The water and other fluids used to open wells through hydraulic fracturing are a somewhat different matter, requiring other kinds of treatment and disposal. But a much bigger issue for the operators of these wells is the ongoing treatment of produced water, which represents a significant expense. This water is typically several times saltier than seawater, which makes it a particularly good candidate for treatment with the HDH process, Narayan says: Unlike membrane-based desalination systems, this system’s efficiency is unaffected by saltier water. In fact, he adds, “The biggest advantage is when you deal with high salinity.

A leading journal on desalination technology, Water Intelligence Report, gave the system the highest rating awarded to any system for dealing with produced water.

The MIT team built a 12-foot-high test unit, in the Rohsenow Kendall Heat Transfer Laboratory at MIT, that has run continuously for weeks, producing about 700 liters of clean water a day. They have tested it using barrels of water from natural gas wells to demonstrate that it produces water clean enough to drink.

Their next step is to scale up to a plant about two to three times the size of this initial unit, which calculations show should be an optimal size. Narayan says he expects the first commercial plants could be in operation within about two years.

The authors of these recent papers also included recent MIT graduates Steven Lam and Maximus St. John; MIT graduate students Karim Chehayeb, Ronan McGovern and Gregory Thiel; and professors Mostafa H. Sharqawy and Syed M. Zubair of KFUPM and Sarit K. Das of the Indian Institute of Technology. The work was supported by KFUPM through the Center for Clean Water and Clean Energy at MIT and KFUPM.

Resources

  • G. Prakash Narayan, Maximus G. St. John, Syed M. Zubair, John H. Lienhard V (2013) Thermal design of the humidification dehumidification desalination system: An experimental investigation, International Journal of Heat and Mass Transfer, Volume 58, Issues 1–2, Pages 740-748,doi: 10.1016/j.ijheatmasstransfer.2012.11.035

  • G. Prakash Narayan, Karim M. Chehayeb, Ronan K. McGovern, Gregory P. Thiel, Syed M. Zubair, John H. Lienhard V (2013) Thermodynamic balancing of the humidification dehumidification desalination system by mass extraction and injection, International Journal of Heat and Mass Transfer, Volume 57, Issue 2, Pages 756-770, doi: 10.1016/j.ijheatmasstransfer.2012.10.068

  • Ronan K. McGovern, Gregory P. Thiel, G. Prakash Narayan, Syed M. Zubair, John H. Lienhard V (2013) Performance limits of zero and single extraction humidification-dehumidification desalination systems, Applied Energy, Volume 102, Pages 1081-1090,doi: 10.1016/j.apenergy.2012.06.025

  • G. Prakash Narayan, Mostafa H. Sharqawy, Steven Lam, Sarit K. Das and John H. Lienhard V (2012) Bubble columns for condensation at high concentrations of non condensable gas: Heat transfer model and experiments AIChE Journal doi: 10.1002/aic.13944

Comments

Engineer-Poet

I've wondered why solar distillation isn't used for this.  Evaporating brine solutions to solid salts makes the volume to be handled much smaller, and the input energy is free.  The intermittency of sunlight isn't much of a factor in applications like this.

kelly

Aren't we told that natural gas wells are drilled too deeply and securely to affect drinking water?

Engineer-Poet

Spills of produced liquids aren't.

Alain

I wonder what are the working temperatures (cold and hot) and what is the carrier gas.

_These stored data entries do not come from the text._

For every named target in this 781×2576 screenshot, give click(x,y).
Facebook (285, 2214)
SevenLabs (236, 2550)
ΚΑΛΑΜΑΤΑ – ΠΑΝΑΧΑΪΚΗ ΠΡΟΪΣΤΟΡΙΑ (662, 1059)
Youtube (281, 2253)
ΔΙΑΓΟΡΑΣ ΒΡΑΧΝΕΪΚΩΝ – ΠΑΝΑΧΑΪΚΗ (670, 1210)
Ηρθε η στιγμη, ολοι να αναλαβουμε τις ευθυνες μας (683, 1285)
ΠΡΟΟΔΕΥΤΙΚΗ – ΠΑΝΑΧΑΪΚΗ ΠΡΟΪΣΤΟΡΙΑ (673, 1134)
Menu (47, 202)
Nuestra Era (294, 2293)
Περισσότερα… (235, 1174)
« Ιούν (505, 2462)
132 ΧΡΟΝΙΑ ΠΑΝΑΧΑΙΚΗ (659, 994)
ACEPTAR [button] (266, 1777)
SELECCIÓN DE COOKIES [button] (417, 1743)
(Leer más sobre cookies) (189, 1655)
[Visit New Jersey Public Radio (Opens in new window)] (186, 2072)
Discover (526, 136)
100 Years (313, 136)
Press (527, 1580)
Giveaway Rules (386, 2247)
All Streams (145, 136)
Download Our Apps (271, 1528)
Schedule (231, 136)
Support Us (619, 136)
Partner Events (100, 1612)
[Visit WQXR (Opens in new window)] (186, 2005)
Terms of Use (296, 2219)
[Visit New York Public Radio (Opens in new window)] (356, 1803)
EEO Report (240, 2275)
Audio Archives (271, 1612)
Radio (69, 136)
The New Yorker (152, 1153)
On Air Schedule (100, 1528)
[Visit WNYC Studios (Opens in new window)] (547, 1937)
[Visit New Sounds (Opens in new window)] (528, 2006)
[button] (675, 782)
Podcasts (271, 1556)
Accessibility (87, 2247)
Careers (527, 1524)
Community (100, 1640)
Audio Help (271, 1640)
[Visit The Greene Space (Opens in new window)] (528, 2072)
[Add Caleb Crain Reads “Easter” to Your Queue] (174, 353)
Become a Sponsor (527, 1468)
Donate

If working temperatures are reasonable, it may be run entirely on waste-heat or easy solar heat.
I hope the carrier gas is not too exotic.

Despite its obvious advantages in several applications, you can never escape from the energy needed to separate the salts from the water.
π = iMRT (Morse equation).
modern desalination technology already reaches almost 100% of theoretical efficiency, so implementation of very-large-scale desalination in the first place will need improvements in renewable energy, because it will inescapably need petajoules.
If however this new method uses harmless carrier gas and may be run at rather low temperature, it is much easier to collect these joules.

HarveyD

If these could be packaged in mobile units at a more or less acceptable price, (SG and Tar Sands) operators could be mandated to use those units and clean up their act?